After they finish creating an outline
What do students do next?
Creating an outline in a typical English language arts class
is hours away from having an essay that actually supports its
thesis. As you shall see, the textbook ELA writing process is
not a strategic
planning process.
Strategic planning is necessary for efficient
nonfiction, expository writing.
This textbook ELA writing process is too open-ended to be a good
instructional tool.
Methods of teaching writing need to be strategic.

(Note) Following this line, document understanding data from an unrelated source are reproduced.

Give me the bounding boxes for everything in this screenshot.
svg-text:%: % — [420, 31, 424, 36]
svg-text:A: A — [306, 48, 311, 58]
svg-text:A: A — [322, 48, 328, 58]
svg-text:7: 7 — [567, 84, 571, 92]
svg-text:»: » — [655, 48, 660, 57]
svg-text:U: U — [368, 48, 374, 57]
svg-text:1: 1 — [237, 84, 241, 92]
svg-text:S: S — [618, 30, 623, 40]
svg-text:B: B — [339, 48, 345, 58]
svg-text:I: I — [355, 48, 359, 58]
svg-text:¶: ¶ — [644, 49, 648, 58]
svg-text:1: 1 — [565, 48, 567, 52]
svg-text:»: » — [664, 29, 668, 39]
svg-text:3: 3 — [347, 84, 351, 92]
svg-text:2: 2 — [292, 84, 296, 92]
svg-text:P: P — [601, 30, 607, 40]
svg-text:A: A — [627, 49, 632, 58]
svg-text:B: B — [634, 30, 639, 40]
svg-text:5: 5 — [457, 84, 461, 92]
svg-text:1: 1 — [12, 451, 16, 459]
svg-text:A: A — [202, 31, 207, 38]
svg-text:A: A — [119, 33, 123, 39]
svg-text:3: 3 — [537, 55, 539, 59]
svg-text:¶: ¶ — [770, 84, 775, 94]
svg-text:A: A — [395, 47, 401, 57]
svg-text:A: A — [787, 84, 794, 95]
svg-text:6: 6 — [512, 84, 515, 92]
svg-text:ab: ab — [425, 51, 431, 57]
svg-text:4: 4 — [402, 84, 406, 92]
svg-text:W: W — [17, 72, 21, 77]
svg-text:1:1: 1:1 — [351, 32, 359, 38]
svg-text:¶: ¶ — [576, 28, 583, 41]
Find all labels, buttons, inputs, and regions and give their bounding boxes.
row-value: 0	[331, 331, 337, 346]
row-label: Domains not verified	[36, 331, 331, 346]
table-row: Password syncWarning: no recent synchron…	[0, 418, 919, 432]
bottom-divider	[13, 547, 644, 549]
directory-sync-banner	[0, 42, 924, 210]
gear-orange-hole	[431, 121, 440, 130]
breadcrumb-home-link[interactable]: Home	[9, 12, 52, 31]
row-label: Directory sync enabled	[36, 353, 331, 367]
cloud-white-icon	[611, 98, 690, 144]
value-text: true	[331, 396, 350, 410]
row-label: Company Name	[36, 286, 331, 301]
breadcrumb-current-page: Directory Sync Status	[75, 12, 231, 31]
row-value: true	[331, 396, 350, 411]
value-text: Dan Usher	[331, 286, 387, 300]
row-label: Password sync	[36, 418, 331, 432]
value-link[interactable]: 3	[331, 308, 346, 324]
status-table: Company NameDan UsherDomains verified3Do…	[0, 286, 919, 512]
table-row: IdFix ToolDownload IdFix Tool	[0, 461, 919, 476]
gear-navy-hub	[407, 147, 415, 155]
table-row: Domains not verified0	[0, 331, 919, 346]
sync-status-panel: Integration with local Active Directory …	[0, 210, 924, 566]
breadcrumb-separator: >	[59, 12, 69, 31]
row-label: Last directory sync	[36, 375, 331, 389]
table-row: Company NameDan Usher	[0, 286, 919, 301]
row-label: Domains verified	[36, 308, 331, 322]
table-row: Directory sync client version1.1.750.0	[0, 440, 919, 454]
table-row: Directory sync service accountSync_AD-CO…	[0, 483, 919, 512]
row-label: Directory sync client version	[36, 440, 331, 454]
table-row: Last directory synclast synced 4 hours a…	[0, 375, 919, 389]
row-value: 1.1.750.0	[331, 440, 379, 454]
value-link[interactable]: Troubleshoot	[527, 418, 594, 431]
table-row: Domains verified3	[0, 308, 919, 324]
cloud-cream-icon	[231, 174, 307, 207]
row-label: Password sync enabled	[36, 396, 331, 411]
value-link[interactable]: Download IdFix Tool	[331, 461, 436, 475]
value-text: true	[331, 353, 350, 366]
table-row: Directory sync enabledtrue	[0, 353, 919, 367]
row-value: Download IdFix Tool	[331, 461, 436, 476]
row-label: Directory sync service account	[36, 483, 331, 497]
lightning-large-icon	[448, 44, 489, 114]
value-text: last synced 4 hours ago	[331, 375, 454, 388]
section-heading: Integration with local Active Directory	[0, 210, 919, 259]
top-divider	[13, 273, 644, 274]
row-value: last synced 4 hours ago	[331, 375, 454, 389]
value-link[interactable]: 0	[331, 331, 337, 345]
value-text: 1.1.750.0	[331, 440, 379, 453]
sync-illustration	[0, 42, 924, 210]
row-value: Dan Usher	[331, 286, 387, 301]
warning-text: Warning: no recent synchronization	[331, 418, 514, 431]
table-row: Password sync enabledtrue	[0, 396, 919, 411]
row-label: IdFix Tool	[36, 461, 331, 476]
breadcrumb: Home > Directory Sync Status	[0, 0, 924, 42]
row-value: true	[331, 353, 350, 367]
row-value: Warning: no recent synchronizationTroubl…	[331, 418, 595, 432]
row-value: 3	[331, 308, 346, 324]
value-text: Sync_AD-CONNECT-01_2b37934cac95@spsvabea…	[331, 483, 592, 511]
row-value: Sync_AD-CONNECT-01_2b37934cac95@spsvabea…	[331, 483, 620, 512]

Examining what happens after students finish creating an outline
reveals the weakness in the way the writing process is normally
taught in ELA classes: it is taught as an inventive or a creative
process rather than as a constructive or synthetic process
of reassembling known information.
Prior to outlining, students have spent nearly all their time
thinking about a topic. The only writing students have
done is writing a thesis statement (and some have even
skipped that step).
There is a great deal the writers don't know yet:
They don't know whether their thesis is appropriate to
the topic.
They don't know whether their thesis is an appropriate
size for the writing assignment.
They don't know whether they have any actual sources and
evidence to support their thesis.
They don't know whether more sources and evidence oppose
their thesis than support it.
They don't know whether the points in their outline
support their thesis.
They don't know whether the points in their outline overlap.
Before students can write an essay, they must get answers
to all those questions. Thus, instead of the outline helping
students to focus, it has made the writing task more diffuse.